The present rainbow soup
Kathleen Stock has a dazzling piece on queeritude. It’s a must-read; I’ll just dangle a few amuse-bouches to tempt you.
In recent years, queerness has also become a fascinatingly multifunctional symbolic object in the psyche of the nation, simultaneously representing both sexily avant-garde transgression and fully paid-up membership of the British establishment.
Both a salad dressing and a drain cleaner!
A project on the history of the gerrymandered categories of “LGBTQ+” and “queer” is, of course, a fantastic idea; were it done properly, it would be genuinely exciting. Ideally such a museum would interrogate the sociological and historical conditions of its own movement.
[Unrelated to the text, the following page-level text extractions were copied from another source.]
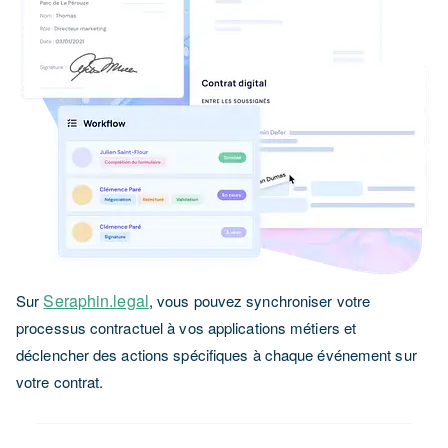
Seraphin.legal
Sur
, vous pouvez synchroniser votre
processus contractuel à vos applications métiers et
déclencher des actions spécifiques à chaque événement sur
votre contrat.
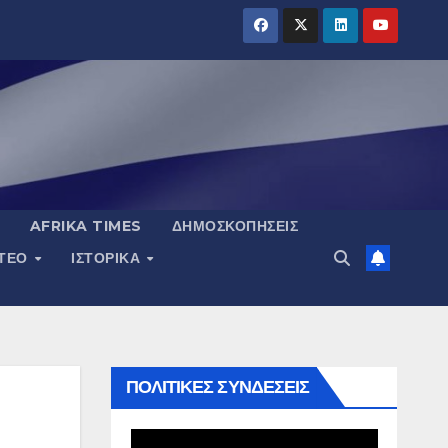
AFRIKA TIMES
ΔΗΜΟΣΚΟΠΉΣΕΙΣ
ΝΤΕΟ
ΙΣΤΟΡΙΚΆ
ΠΟΛΙΤΙΚΕΣ ΣΥΝΔΕΣΕΙΣ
It might ask, for instance: what economic forces have shaped its transition from the gay rights movement of 20th Century to the present rainbow soup, in which many lesbians and gays feel they are not waving but drowning?
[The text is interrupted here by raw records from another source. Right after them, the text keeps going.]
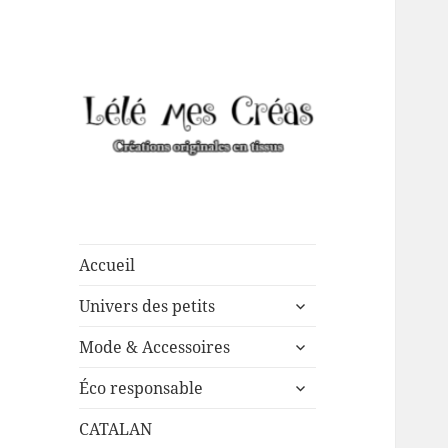
Créations de couture
Lélé mes Créas
originales, mais pas que …
Accueil
ouvrir
Univers des petits
le
ouvrir
sous-
Mode & Accessoires
le
menu
ouvrir
sous-
Éco responsable
le
menu
sous-
CATALAN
Speaking as a layman on the issue of gender studies I’d just like to initiate some small discussion that I know will reflect my ignorance and prejudices.
There used to be an impression that the majority of lesbians shared “masculine” interests with men, as well as the sexual attraction to the female body of heterosexual (the vast majority) men.
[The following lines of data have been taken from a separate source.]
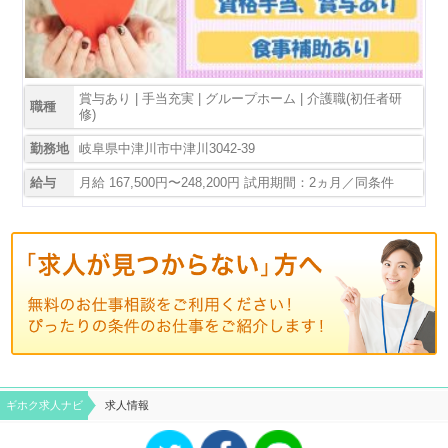
賞与あり | 手当充実 | グループホーム | 介護職(初任者研
職種
修)
勤務地
岐阜県中津川市中津川3042-39
給与
月給 167,500円〜248,200円 試用期間：2ヵ月／同条件
ギホク求⼈ナビ
求人情報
Likewise, it was felt that gay men were felt to share the “feminine” interests of females along with the sexual attraction to the male body of heterosexual (the vast majority) women.
So there were stereotypes of effiminate homosexuals and butch lesbians. And it was the homosexual men who at one time were the most likely to pursue transitions such as surgeries.
But first of all; what percentage of gay men and lesbian women conform to these depictions? I honestly don’t know.
Secondly; “Gender Critical” seems to me to be saying that our male or female bodies don’t constrain us to rigid “gender” roles. That gender is a social construct. There is no such thing as the male or female brain.
Of course, … it does seem that men and women do behave differently. A Venn Diagram of males and females and how both of them engage in violent behaviour would definitely show men being the most active participants.
Third: These AGP males who are performing a highly stereotypical caricature of “female” are clearly heterosexual. So, we have what are in effect “effiminate heterosexuals.” Also, there are the scores of young women who are now becoming “transmen” who say they are “homosexual” because they are sexually attracted to the male body, and who seem to be acting in a highly “masculine” fashion.
I just wonder about these things.
Me, while you are correct that there appear to be differences in how women and men act, it is difficult at this time to say how much of that is innate and how much is cultural. The problem is, the gendered behaviors often show up around the age of three; it is difficult to study children younger than that, and most of the studies I’ve seen that do have to make a lot of assumptions – such as looking at a face longer than a mobile means you are nurturing and caring instead of mechanical. We don’t actually know that’s what it means. We don’t actually know how many behaviors of very young children are responding to subtle cues given by parents or the researchers. So, yeah, there are definitely different behaviors, and they are so widespread it becomes easy to assume that is part of the natural state of being male/female. This has enabled the AGP and other TRAs to couch stereotypes as evidence of your gender, even when it is opposite. That puts us in a strange loop; if we take on face value that TWAW, then the behaviors they have adopted will be written down on the female side of the ledger in studies – frilly pink clothes, head tilt, all that stuff.
And if these are really what define men/women, we must conclude that Margaret Thatcher was really a man (and that I am half man, half woman, since my preferences include things that are stereotypical to both).